July 4, 2025
Most AI security reviews we've seen are web-app checklists with "LLM" labels pasted on top. That gap is exactly where the breaches happen. The attack surface of an enterprise AI orchestration layer is categorically different from a web app: tools execute real code, models emit text that downstream systems trust implicitly, and the blast radius of a single compromised agent can span every SaaS integration in your estate. These twelve controls are what our team treats as non-negotiable before any agent workflow touches production traffic.
Prompt injection is the SQL injection of the AI era—and it's significantly harder to detect because there's no grammar to parse, only semantics. Most teams get this wrong by only classifying the raw user prompt. The dangerous injections arrive in RAG-retrieved documents, because the vector store (Pinecone, Weaviate, pgvector) implicitly trusts its own content. We run a fine-tuned 7B classifier at p95 under 40ms that catches exactly those indirect injections before they enter a LangChain or LangGraph pipeline. Pair that with strict schema validation on structured inputs—JSON Schema or Pydantic—so any deviation gets a hard 400 before it reaches model context.

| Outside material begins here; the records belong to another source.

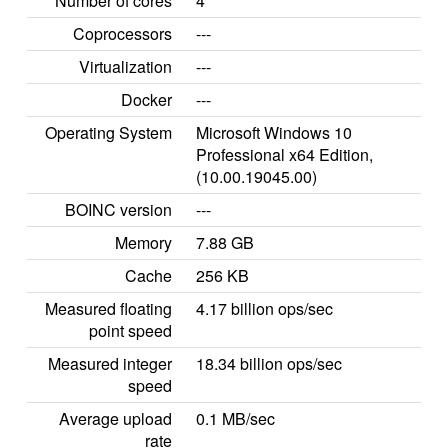
Number of cores
4
Coprocessors
---
Virtualization
---
Docker
---
Operating System
Microsoft Windows 10
Professional x64 Edition,
(10.00.19045.00)
BOINC version
---
Memory
7.88 GB
Cache
256 KB
Measured floating
4.17 billion ops/sec
point speed
Measured integer
18.34 billion ops/sec
speed
Average upload
0.1 MB/sec
rate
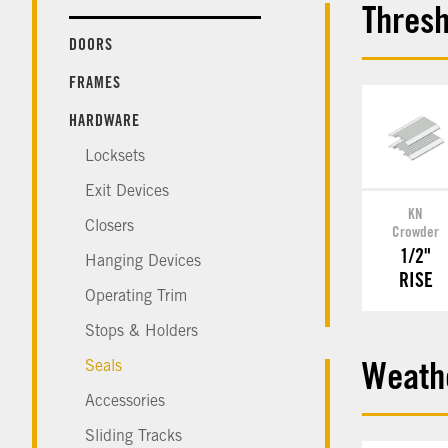
Thresh
DOORS
FRAMES
HARDWARE
Locksets
Exit Devices
KN
Closers
Crowder
1/2"
Hanging Devices
RISE
Operating Trim
Stops & Holders
Seals
Weathe
Accessories
Sliding Tracks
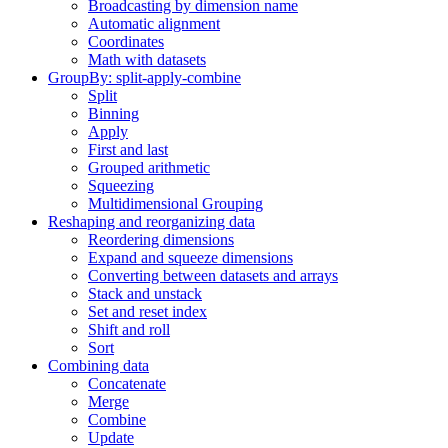
Broadcasting by dimension name
Automatic alignment
Coordinates
Math with datasets
GroupBy: split-apply-combine
Split
Binning
Apply
First and last
Grouped arithmetic
Squeezing
Multidimensional Grouping
Reshaping and reorganizing data
Reordering dimensions
Expand and squeeze dimensions
Converting between datasets and arrays
Stack and unstack
Set and reset index
Shift and roll
Sort
Combining data
Concatenate
Merge
Combine
Update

A platform team we worked with last quarter had an AutoGen agent with a shell-exec tool and an overly broad IAM role. One malformed instruction later, it was making API calls it had no business making. The fix is structural, not prompt-based.

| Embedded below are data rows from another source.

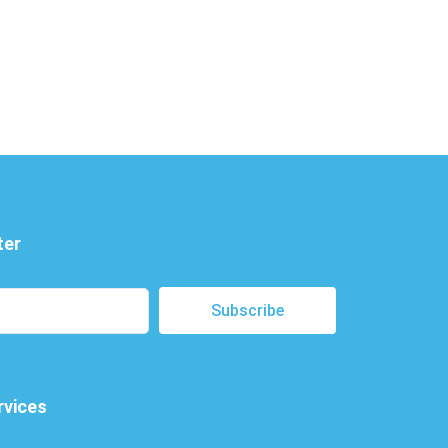
ter
Subscribe
rvices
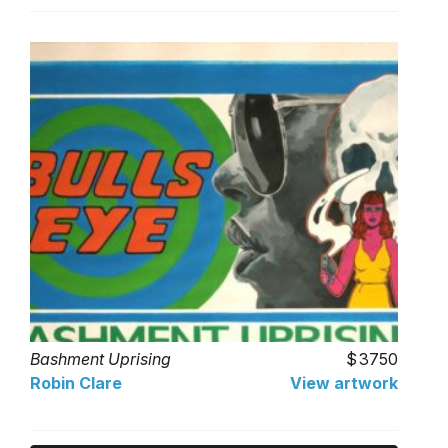
Bashment Uprising
3750
Robin Clare
View artwork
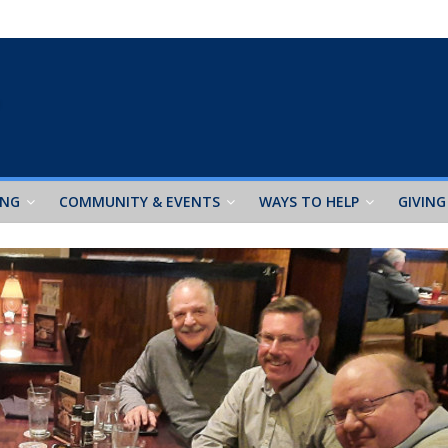
ING
COMMUNITY & EVENTS
WAYS TO HELP
GIVING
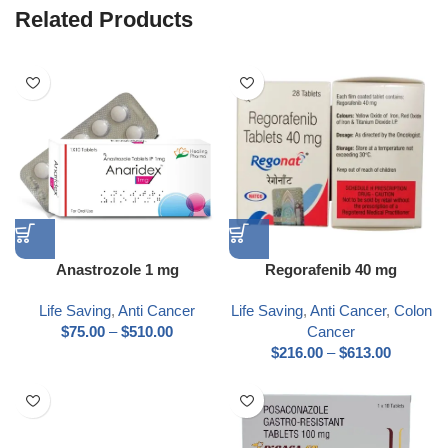
Related Products
Anastrozole 1 mg
Regorafenib 40 mg
Life Saving
,
Anti Cancer
Life Saving
,
Anti Cancer
,
Colon
$
75.00
–
$
510.00
Cancer
$
216.00
–
$
613.00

When any AutoGen or CrewAI agent calls a tool—filesystem read, shell exec, HTTP fetch—that tool must run in an isolated execution context. We containerize every tool handler on Kubernetes with a dedicated service account, no ambient cloud credentials, and a strict seccomp profile. Network egress from tool pods is whitelisted at the Istio policy layer; anything not on the allowlist is dropped with a metric emitted to Prometheus. Model inference endpoints get the same treatment: each model family (GPT-4o, Claude, Llama-3) lives in its own namespace with ResourceQuota and NetworkPolicy. Cross-model calls go through a brokered API, never peer-to-peer, giving you a single audit point instead of a mesh of implicit trust.
An agent that can read your CRM and write to Slack is a data exfiltration pipe by definition. Model alignment is not a substitute for output filtering. You need two layers: pre-emission filtering and egress monitoring.
Before any model output reaches an external channel, run it through a classifier trained on PII patterns, internal code identifiers, and credential regexes. We use a regex engine plus a small BERT-based classifier in combination: the regex catches known-format secrets (AWS keys, JWTs) at sub-millisecond latency, while the classifier handles free-form sensitive content with a 0.5% false-negative target.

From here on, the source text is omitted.